Ramos-Horta said he sympathized with Indonesia’s wish to retain the two provinces, where independence movements are active, but Jakarta must address the needs of the local populations with compassion and vision.
“If they do not give up on violence against the legitimate claims of these people then the problem will drag on and maybe they will reach a point of no return where the only option left (is) secession by these regions,” Ramos-Horta told Nine Network television.
“However, I believe that Jakarta has now a golden opportunity to really make serious efforts in meeting halfway the Acehnese and the Irianese,” he said.
East Timor recently broke away from Indonesia after voting for independence.
Australian Prime Minister John Howard should raise violence and human rights issues during talks with Indonesian President Megawati Sukarnoputri in Jakarta this week, Ramos-Horta said.
“It would be unwise for Australia to ignore the growing conflict,” he said.

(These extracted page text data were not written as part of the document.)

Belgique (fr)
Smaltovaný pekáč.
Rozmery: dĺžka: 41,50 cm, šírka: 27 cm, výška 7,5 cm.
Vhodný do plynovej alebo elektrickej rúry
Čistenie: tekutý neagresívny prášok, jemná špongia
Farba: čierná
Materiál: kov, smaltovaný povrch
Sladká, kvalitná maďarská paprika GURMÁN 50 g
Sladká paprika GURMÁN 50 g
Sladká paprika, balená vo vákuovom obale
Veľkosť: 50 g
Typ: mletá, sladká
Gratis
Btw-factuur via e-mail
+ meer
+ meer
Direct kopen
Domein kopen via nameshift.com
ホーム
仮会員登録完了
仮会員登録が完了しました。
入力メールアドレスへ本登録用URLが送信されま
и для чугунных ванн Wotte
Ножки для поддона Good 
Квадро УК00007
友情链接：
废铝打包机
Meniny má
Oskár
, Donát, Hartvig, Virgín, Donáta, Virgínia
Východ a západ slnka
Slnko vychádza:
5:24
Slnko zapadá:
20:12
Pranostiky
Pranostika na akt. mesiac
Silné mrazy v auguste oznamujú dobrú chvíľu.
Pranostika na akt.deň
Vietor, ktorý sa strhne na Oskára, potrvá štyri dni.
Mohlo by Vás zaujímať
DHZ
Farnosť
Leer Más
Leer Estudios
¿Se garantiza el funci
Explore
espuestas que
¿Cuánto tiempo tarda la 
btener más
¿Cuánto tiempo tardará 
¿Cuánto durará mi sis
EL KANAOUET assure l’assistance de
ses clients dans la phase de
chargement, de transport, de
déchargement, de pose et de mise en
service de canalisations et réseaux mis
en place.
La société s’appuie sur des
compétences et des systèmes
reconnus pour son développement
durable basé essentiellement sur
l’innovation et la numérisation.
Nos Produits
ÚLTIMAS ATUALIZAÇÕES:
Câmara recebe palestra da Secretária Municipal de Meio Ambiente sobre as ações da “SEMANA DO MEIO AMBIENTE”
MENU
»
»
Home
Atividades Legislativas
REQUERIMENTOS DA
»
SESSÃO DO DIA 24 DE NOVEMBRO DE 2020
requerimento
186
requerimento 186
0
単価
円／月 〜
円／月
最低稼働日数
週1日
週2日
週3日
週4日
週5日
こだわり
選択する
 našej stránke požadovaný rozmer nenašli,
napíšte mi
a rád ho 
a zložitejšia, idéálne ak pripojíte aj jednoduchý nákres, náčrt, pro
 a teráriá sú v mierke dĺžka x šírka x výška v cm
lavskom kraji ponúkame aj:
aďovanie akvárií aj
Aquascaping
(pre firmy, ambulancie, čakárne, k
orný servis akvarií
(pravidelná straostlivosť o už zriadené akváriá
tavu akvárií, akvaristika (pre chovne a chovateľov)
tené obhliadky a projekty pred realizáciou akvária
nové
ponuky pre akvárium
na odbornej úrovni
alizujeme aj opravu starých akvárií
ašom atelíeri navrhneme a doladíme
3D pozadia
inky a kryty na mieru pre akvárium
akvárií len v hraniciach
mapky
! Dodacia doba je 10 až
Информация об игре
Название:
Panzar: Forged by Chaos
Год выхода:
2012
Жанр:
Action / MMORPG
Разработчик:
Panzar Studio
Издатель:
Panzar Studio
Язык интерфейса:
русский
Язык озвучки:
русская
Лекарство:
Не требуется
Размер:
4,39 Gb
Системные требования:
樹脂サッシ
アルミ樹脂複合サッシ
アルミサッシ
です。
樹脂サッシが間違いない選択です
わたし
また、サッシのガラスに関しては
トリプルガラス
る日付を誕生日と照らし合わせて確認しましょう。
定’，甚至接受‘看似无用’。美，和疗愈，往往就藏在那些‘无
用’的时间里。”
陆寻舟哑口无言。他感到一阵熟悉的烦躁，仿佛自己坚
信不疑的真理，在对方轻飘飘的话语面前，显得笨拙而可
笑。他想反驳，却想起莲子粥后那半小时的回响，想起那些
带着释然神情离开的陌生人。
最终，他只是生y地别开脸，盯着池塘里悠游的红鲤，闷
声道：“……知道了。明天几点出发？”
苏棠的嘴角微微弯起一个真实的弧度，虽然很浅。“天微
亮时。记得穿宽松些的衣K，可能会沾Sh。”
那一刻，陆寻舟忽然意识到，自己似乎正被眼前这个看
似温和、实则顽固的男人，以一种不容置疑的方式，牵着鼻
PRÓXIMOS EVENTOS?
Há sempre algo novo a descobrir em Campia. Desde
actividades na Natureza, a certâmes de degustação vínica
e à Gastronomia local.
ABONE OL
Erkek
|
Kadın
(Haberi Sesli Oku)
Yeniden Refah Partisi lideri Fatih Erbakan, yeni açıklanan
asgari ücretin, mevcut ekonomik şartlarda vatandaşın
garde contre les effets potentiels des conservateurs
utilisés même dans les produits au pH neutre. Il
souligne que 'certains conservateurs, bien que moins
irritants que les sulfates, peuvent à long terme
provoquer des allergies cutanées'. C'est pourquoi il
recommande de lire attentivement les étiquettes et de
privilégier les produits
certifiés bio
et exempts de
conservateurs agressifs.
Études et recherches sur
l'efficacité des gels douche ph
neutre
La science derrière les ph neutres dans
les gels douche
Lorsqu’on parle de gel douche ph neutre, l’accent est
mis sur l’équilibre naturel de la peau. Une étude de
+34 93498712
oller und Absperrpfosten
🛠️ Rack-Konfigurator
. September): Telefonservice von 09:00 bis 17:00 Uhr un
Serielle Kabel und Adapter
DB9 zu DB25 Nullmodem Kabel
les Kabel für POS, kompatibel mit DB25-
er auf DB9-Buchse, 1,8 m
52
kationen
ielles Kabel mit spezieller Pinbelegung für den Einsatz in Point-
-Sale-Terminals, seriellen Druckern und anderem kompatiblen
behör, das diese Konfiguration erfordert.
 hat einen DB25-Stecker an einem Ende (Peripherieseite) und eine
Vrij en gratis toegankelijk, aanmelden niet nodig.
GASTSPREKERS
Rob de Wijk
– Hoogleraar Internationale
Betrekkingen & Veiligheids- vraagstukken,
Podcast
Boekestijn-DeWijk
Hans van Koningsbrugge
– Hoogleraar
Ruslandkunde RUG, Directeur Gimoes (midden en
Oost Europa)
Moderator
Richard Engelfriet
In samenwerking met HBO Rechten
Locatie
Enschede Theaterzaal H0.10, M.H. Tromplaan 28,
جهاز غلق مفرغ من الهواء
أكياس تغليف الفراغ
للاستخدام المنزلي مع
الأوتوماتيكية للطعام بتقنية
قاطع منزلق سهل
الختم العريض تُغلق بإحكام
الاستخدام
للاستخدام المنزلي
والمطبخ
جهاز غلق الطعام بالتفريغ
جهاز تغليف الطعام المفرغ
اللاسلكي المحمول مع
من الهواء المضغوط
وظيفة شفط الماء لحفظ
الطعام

“Of course I would agree that Australia shouldn’t too publicly lecture the new president,” the minister said.
“We must give her the benefit of the doubt, give her time to consolidate her administration, to pursue the dialogue that she has promised with the regions, so I would caution against any public lecturing, any public criticism for the time being,” he said.
Ramos-Horta said he opposed the U.S. and Australia restoring defense ties with Indonesia that were cut over East Timor.
“I don’t think Indonesia needs weapons at the moment. What it needs is debt relief, it needs investments, it needs financial economic assistance, humanitarian assistance,” he said.
East Timorese transitional government leader Xanana Gusmao has discussed making a visit to Jakarta, and there had been positive reaction, Ramos-Horta said.
“President Xanana Gusmao has been on the phone with her (Megawati’s) husband and there are indications that soon we will be able to meet with her in Jakarta,” he said.